Statt zu feiern, hatte er nach dem Spiel seinen Laden für Haustierbedarf im Stadtteil Villa Urquiza von Buenos Aires geöffnet. „Großversammlungen liegen mir nicht so“, meinte er. Dabei standen die im Stadtviertel jubelnden Menschenmassen bis vor seine Ladentür. „Im Vergleich zu den Jubelfeiern 1978 und 1986 übertrifft die Euphorie diesmal alles Vorherige“, so Gago. Warum?
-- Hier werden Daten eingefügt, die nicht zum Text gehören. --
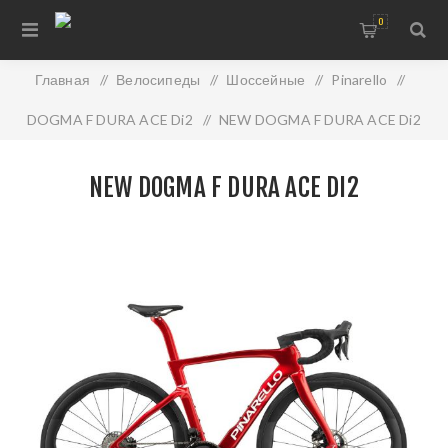
0
Главная
/
Велосипеды
/
Шоссейные
/
Pinarello
/
DOGMA F DURA ACE Di2
/
NEW DOGMA F DURA ACE Di2
NEW DOGMA F DURA ACE DI2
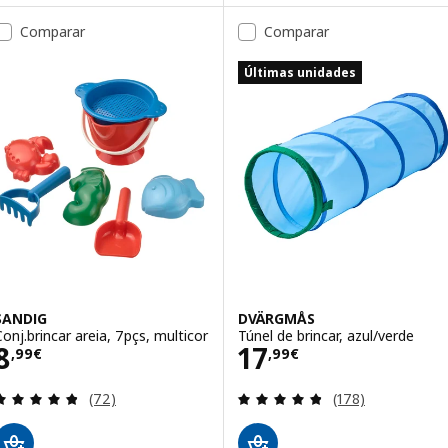
Comparar
Comparar
Últimas unidades
SANDIG
DVÄRGMÅS
Conj.brincar areia, 7pçs, multicor
Túnel de brincar, azul/verde
Preço 8,99€
Preço 17,99€
8
17
,
99
€
,
99
€
Avaliação: 4.8 fora de 5 estrelas. Total de avaliaçõ
Avaliação: 4.8 fo
(72)
(178)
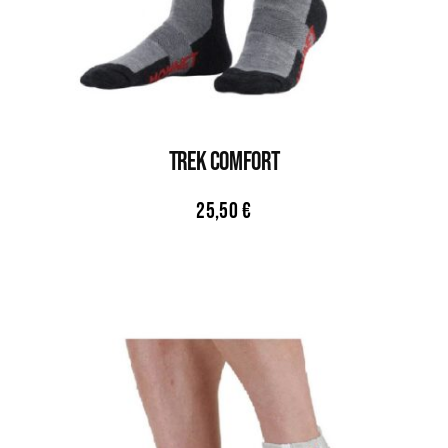
TREK COMFORT
25,50
€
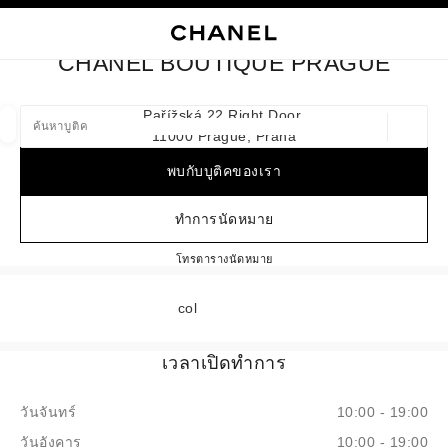
ใช้คอนทราสต์ระดับสูง
ปิดการ์ดบูติก CHANEL BOUTIQUE PRAGUE
การนำทางหลัก
การนำทางหลัก
ค้นหา
ตะก
บัญ
CHANEL BOUTIQUE PRAGUE
ค้นหาบูติค
Pařížská 22 Right Door,
11000 Prague, Praha
ตำแหน่ง
ข้อเสนอจะแสดงอยู่ใต้แถบค้นหานี้
0 ข้อเสนอที่มีอยู่
พบกับบูติคของเรา
แฟชั่น
แว่น
นาฬิกาและเครื่องประดับอัญมณี
น้ำ
ตัวกรองผลลัพธ์โดย:
ทำการนัดหมาย
ตัวกรอง
CHANEL BOUTIQUE PRAGU
โทร
+420 296677960
ตารางนัดหมาย
col
เวลาเปิดทำการ
วันจันทร์
10:00 - 19:00
วันอังคาร
10:00 - 19:00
Zum einen, weil die allgemein schwierige Situation für den größten Teil der Bevölkerung keinen Anlass zum Feiern hergab. Und zum anderen, war es die endlose Quarantäne während der Pandemie. „Die Leute waren monatelang eingesperrt mit ihren ganzen Emotionen. Das alles entlädt sich jetzt“, erklärte er.

„Die Probleme, die wir haben, bleiben bestehen, aber wir sind ein bisschen glücklicher“, hatte Trainer Scaloni noch in Katar in der Finalnacht gesagt und damit ebenfalls auf die immensen wirtschaftlichen und sozialen Probleme angespielt. Ob die Glückseligkeit anhält, wird sich am Mittwoch zeigen. Aus Protest gegen den geringen Weihnachtsbonus, den die Regierung für die So­zi­al­hil­fe­emp­fän­ge­r*in­nen angekündigt hatte, haben regierungsnahe und -kritische Organisationen zu Märschen und Kundgebungen vor den großen Supermärkten aufgerufen.